Winter in Colorado means snow! Even before flakes start to fall, city snow crews are constantly monitoring conditions to prepare for winter weather. Though the team works around the clock to clear snow from city streets during and after storms, one of the most important things to remember is that normal travel conditions cannot always be maintained when there is snow and ice on the ground.
400+ miles of streets and 70+ of multi-use paths are regularly plowed by city snow crews and local partners. The city prioritizes emergency access routes, major arterial streets, and access to hospitals, schools, transit and critical infrastructure, as well as neighborhood streets with steep slopes.
Here are answers to some of the most frequent questions we receive about snow removal in the City of Boulder.

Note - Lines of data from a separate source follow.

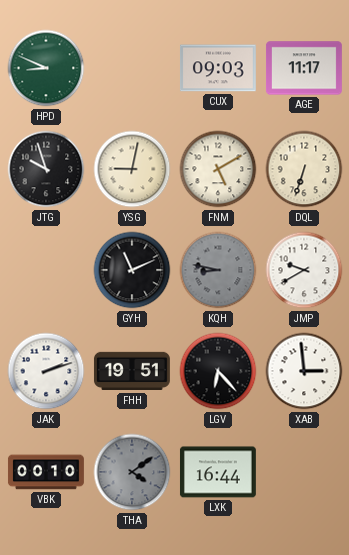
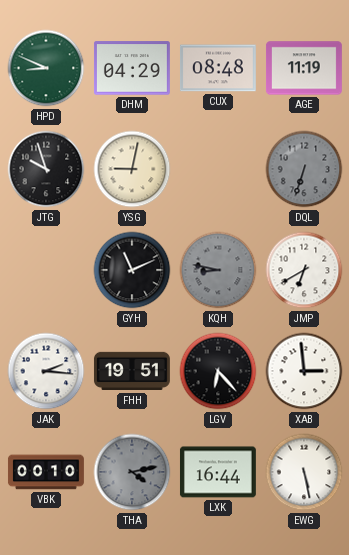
DHM: none -> 04:29
CUX: 09:03 -> 08:48
AGE: 11:17 -> 11:19
FNM: 5:10 -> none
DQL dial: cream -> grey
JMP: 9:40 -> 6:40
JAK: 2:12 -> 2:16
THA: 4:09 -> 4:13
EWG: none -> 5:28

Have more questions? We have answers.
Do you plow residential streets?
Like other Front Range communities, the city does not typically plow side and residential streets since most snow usually melts within a day or two and because this would significantly increase costs, impacting other high-priority city services.
How can I report an area that needs to be cleared?

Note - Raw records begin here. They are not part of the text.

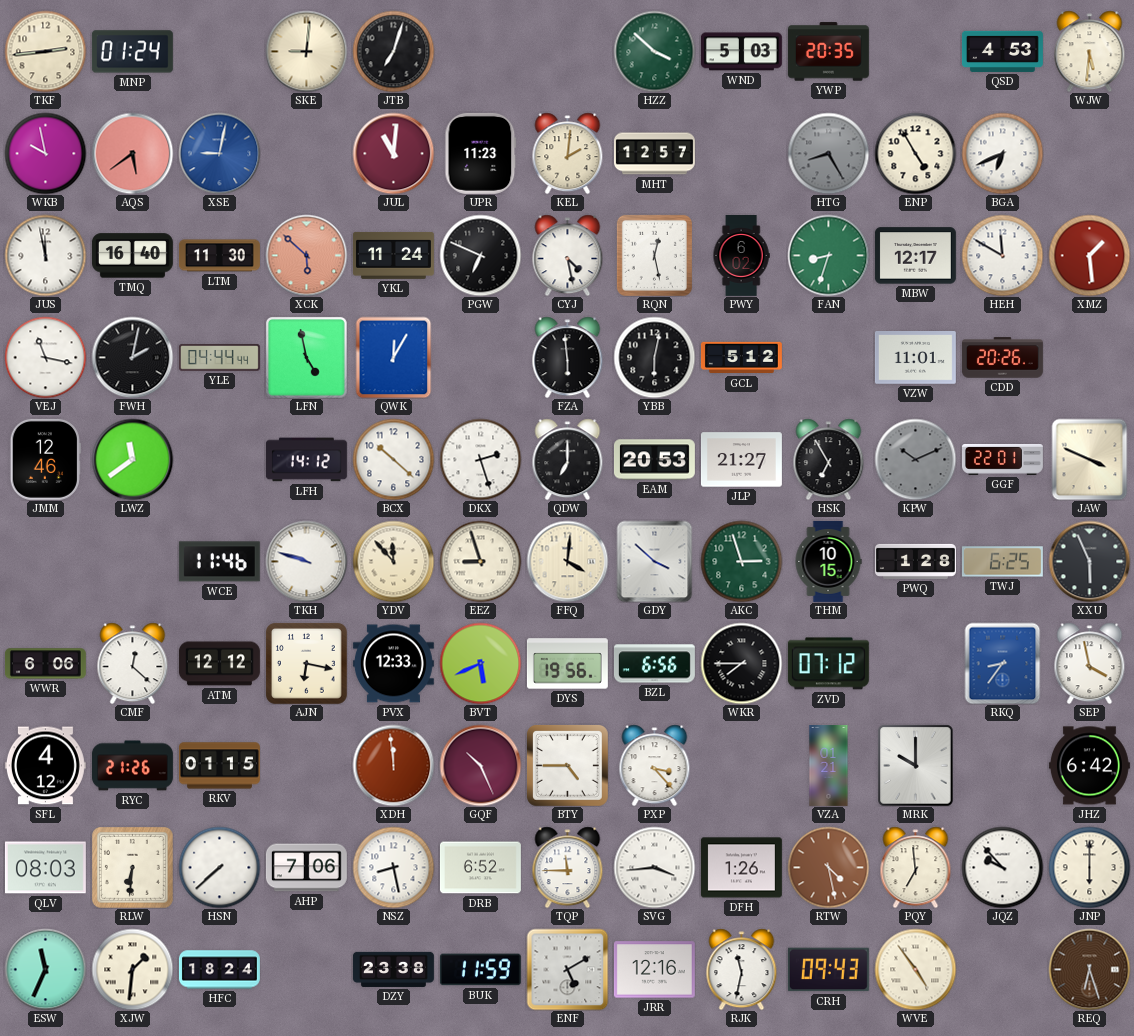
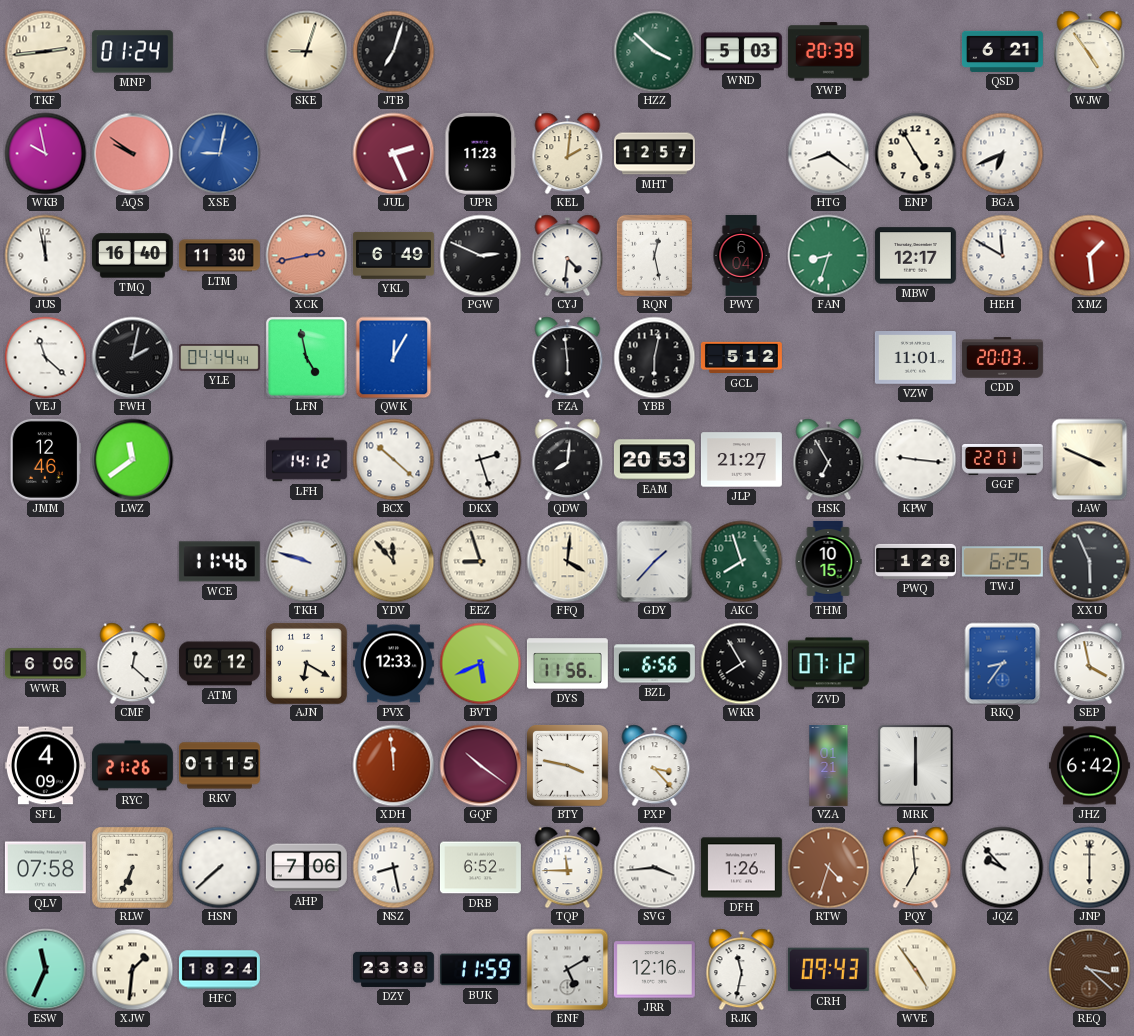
SKE: 9:01 -> 9:03
YWP: 20:35 -> 20:39
QSD: 4:53 -> 6:21
WJW: 5:31 -> 4:54
AQS: 5:39 -> 9:51
JUL: 11:01 -> 2:26
HTG: 8:25 -> 8:21
HTG dial: grey -> white
XCK: 5:52 -> 2:43
YKL: 11:24 -> 6:49
PGW: 6:49 -> 2:49
CYJ: 4:28 -> 4:31
PWY: 6:02 -> 6:04
VEJ: 11:17 -> 11:22
CDD: 20:26 -> 20:03
QDW: 7:00 -> 8:01
KPW: 10:11 -> 9:16
KPW dial: grey -> white
GDY: 3:52 -> 1:37
AKC: 2:57 -> 7:57
ATM: 12:12 -> 02:12
AJN: 6:17 -> 6:20
DYS: 19:56 -> 11:56
WKR: 7:45 -> 7:55
SFL: 4:12 -> 4:09
GQF: 10:26 -> 10:21
BTY: 4:45 -> 3:47
MRK: 10:00 -> 6:00
QLV: 08:03 -> 07:58
RLW: 6:31 -> 6:34
RTW: 4:28 -> 4:33
REQ: 6:27 -> 3:22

Visit Inquire Boulder to "Make a Service Request" for street plowing using the button at the bottom of the Snow Plow Request page. The Transportation Maintenance team will inspect the area and service clearing requests depending on conditions and after prioritized streets and multi-use paths are cleared.
Who is responsible for clearing sidewalks, curb ramps, crosswalks and bus stops?

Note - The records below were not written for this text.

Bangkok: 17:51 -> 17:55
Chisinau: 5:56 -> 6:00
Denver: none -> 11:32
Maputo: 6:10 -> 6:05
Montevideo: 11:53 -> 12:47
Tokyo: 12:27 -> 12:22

Like most communities, city property owners, managers and tenants are required to keep their sidewalks clear of snow and ice within 24 hours after snow stops falling. This includes a 5’ path on curb ramps.
While crosswalks that connect multi-use paths are cleared by city snow crews, normal travel conditions cannot always be maintained during winter storms and community members may experience some snow in these areas. This happens more frequently if there is a turn lane, as plows and traffic push snow onto the crosswalk.
Bus stops are typically located within city right-of-way and are not considered part of the sidewalk. The city and RTD have responsibility to clear bus stops. There are over 550 bus stops in Boulder.
Can a neighborhood hire private snow removal for HOAs and city streets?
There is no code provision that prohibits an HOA from plowing a private street. However, city code prohibits work in the public right of way without a permit and the city does not issue permits for private parties to plow public streets. This is to regulate work activities within the public right of way, and to protect the integrity and operation of the transportation system.
Why can’t you just remove the snow instead of letting it pile up?
During winters when Boulder gets a large volume of snow, packed snow will remain even after trucks have plowed the street. It is important to note that plows and snow clearing equipment move snow from one place to another instead of removing it entirely. If Boulder experiences significant snow followed by several days of below freezing temps, the result can be layers of packed ice, which the city's equipment isn’t designed to remove.
How can I get my street added to the city’s regular plow route?
We are in the process of reviewing and potentially updating our snow clearing program in 2023 and there may be opportunities for community engagement on this topic later this year, which will be posted here.